*Exercise requirements*
Could you output the entries that follow exactly, omitting any pictures they contain?

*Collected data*
+---+

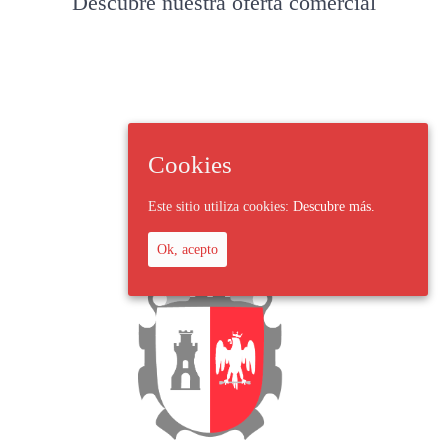
Descubre nuestra oferta comercial
Cookies
Este sitio utiliza cookies:
Descubre más.
Ok, acepto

+---+

*Solution for this task*
Descubre nuestra oferta comercial
Cookies
Este sitio utiliza cookies:
Descubre más.
Ok, acepto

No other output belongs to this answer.